== Supplied entries

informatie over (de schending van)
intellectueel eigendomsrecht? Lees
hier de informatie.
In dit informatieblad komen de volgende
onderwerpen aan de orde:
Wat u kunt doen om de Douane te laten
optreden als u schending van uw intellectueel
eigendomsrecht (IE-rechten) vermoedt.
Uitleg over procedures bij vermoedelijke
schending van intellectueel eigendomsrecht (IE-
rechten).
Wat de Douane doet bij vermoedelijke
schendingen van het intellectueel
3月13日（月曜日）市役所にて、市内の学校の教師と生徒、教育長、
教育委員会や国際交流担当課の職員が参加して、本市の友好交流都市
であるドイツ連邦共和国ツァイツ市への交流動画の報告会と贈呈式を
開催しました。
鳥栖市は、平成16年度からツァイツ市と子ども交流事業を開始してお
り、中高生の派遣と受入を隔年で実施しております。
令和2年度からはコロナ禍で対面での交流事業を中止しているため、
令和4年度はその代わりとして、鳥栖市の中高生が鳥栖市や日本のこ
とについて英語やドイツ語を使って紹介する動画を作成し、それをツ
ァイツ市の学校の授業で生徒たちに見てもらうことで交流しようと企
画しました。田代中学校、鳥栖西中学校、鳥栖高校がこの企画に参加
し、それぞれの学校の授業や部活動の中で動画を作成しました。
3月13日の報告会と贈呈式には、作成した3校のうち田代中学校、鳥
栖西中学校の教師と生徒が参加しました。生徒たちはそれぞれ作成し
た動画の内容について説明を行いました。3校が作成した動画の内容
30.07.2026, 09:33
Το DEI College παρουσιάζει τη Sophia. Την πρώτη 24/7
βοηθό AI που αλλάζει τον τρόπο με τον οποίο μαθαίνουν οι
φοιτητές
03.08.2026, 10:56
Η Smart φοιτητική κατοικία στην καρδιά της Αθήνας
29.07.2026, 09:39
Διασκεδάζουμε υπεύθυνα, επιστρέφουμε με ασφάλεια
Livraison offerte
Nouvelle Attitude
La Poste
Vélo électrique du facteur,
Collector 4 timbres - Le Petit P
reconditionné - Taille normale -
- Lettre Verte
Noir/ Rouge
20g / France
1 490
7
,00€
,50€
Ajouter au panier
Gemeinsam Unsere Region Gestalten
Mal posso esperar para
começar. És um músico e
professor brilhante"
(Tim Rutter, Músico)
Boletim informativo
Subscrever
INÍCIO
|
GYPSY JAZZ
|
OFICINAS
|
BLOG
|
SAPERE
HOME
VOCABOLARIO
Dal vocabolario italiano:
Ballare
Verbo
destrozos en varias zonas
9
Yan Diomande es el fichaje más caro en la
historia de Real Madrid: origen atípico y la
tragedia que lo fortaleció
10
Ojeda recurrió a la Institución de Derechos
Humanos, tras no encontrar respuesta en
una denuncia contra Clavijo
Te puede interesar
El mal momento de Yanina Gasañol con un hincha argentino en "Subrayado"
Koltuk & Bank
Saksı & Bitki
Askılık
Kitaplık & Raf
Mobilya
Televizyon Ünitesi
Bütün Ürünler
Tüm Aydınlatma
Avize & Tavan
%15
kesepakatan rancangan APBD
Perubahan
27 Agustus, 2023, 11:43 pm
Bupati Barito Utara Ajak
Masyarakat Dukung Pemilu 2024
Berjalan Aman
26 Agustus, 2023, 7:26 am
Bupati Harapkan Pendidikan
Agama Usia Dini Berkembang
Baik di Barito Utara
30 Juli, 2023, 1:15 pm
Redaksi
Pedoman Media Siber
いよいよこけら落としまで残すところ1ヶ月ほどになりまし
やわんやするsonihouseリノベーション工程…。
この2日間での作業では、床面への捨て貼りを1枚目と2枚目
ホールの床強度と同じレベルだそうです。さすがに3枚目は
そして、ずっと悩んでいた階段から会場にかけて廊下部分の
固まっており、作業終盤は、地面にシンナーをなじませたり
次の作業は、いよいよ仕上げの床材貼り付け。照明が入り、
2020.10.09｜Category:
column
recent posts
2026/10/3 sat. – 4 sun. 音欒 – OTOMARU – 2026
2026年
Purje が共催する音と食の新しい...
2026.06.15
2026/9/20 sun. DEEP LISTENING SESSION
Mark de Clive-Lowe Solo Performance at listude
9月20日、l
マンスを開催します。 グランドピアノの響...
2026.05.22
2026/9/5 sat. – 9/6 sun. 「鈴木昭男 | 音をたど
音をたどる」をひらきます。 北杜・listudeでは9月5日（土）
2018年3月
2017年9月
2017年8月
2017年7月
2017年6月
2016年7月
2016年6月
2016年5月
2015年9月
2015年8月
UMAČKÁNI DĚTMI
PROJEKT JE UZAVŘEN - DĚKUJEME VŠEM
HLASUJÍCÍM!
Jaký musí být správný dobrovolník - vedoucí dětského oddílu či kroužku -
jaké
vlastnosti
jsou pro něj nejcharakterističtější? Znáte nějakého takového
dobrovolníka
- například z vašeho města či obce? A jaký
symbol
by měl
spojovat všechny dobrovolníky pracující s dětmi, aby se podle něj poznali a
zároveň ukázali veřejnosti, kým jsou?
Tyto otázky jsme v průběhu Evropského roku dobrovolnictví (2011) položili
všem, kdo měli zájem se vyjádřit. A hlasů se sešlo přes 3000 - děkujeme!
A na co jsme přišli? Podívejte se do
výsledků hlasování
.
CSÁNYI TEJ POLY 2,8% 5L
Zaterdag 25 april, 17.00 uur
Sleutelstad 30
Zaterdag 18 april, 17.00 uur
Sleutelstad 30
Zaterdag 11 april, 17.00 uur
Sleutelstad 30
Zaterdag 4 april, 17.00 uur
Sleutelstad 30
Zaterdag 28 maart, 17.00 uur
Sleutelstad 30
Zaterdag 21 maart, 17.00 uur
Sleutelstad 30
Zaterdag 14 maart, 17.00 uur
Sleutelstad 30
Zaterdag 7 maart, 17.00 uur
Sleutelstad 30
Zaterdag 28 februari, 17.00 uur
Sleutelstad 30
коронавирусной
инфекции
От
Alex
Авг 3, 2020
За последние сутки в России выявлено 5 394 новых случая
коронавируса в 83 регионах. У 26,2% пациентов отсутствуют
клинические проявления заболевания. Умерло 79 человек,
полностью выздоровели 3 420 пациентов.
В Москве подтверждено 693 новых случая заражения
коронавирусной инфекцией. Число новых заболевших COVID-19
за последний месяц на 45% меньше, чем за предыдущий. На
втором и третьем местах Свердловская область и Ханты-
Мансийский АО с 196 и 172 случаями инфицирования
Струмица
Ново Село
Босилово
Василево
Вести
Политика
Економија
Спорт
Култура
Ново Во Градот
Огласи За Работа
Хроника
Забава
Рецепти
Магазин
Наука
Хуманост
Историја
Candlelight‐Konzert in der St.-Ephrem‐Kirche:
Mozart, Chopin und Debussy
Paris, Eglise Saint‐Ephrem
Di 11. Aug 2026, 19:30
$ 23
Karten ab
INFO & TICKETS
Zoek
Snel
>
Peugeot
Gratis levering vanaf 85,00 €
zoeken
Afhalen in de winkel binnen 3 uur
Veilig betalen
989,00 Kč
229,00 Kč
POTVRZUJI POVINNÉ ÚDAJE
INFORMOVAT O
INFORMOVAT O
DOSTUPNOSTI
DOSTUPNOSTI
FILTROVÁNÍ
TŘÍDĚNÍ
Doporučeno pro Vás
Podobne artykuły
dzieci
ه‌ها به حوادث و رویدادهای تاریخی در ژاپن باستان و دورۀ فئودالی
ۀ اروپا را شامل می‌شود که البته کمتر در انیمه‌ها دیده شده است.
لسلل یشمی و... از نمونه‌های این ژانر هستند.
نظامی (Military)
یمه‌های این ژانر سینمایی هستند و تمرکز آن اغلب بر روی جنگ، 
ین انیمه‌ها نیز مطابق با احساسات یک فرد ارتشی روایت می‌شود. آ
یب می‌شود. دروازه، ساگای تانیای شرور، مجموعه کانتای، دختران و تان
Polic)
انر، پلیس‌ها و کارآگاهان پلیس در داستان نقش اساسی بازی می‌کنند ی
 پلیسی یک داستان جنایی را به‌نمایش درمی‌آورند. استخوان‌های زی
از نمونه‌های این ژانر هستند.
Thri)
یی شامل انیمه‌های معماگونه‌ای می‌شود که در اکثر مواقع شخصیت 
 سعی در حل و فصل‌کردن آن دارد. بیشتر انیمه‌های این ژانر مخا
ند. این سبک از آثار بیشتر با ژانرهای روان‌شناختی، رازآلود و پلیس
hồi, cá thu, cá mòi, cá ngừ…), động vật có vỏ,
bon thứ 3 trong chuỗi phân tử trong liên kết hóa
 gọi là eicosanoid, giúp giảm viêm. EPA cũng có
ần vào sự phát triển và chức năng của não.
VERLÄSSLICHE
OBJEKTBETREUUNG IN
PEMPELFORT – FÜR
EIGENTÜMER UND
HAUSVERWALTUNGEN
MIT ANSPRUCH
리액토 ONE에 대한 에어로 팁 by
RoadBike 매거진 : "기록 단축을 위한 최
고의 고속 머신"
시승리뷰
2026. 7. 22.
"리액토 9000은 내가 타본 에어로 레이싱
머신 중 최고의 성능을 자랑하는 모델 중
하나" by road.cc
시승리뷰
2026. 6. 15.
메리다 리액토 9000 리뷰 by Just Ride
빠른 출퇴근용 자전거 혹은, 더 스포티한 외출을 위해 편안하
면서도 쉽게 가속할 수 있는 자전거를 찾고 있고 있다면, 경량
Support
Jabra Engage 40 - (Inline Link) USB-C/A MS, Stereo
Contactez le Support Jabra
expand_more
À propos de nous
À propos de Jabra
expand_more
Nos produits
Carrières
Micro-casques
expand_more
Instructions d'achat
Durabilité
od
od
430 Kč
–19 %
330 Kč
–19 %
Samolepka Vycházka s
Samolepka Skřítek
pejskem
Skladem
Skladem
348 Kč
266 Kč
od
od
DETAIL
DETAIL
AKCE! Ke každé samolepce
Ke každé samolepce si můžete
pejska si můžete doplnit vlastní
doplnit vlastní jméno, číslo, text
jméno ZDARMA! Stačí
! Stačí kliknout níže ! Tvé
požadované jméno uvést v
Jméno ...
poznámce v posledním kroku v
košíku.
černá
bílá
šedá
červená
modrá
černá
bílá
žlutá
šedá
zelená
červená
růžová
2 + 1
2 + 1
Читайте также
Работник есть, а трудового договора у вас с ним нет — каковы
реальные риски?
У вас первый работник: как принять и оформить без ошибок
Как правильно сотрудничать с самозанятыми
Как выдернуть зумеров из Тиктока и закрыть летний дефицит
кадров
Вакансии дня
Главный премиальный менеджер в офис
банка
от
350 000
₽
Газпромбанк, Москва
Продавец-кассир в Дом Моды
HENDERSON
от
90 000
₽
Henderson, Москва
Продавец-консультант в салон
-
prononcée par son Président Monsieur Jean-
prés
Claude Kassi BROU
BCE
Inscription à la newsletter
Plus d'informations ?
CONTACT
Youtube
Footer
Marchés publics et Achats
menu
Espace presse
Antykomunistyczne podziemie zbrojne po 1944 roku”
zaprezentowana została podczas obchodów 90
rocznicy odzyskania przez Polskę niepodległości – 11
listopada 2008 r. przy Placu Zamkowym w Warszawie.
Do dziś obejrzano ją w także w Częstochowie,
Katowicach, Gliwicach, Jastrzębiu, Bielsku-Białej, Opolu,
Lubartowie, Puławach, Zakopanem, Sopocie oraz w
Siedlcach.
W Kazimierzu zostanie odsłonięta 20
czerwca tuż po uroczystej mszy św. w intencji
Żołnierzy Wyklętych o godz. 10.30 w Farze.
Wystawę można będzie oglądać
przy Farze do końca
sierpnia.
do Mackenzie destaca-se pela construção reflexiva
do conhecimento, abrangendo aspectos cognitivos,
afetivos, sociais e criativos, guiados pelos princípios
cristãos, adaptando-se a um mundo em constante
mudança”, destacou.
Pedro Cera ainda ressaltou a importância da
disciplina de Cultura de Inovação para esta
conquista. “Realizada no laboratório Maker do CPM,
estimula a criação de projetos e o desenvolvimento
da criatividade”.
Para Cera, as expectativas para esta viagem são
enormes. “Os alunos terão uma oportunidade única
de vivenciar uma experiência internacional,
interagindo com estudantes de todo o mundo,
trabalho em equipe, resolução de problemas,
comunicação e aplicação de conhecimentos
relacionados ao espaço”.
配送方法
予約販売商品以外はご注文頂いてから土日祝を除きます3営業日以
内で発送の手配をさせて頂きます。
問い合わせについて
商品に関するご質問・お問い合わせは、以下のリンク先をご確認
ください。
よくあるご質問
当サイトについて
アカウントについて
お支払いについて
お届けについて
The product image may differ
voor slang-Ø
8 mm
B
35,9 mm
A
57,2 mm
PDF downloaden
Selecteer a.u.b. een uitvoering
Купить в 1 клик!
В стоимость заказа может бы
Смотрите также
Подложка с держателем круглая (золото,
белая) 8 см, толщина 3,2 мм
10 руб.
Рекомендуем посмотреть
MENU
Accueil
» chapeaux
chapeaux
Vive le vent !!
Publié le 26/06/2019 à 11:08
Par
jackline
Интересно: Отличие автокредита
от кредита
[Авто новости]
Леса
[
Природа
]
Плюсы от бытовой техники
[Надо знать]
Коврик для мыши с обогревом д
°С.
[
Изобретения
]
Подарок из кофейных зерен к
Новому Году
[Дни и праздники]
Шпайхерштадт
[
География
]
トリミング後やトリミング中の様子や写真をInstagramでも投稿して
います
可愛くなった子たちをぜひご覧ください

====

• Assignment: Would you please repeat exactly the lines above, starting at the line with "jsou pro něj" and stopping at the line with "Tyto otázky jsme", both included?

• Answer for this exercise:
jsou pro něj nejcharakterističtější? Znáte nějakého takového
dobrovolníka
- například z vašeho města či obce? A jaký
symbol
by měl
spojovat všechny dobrovolníky pracující s dětmi, aby se podle něj poznali a
zároveň ukázali veřejnosti, kým jsou?
Tyto otázky jsme v průběhu Evropského roku dobrovolnictví (2011) položili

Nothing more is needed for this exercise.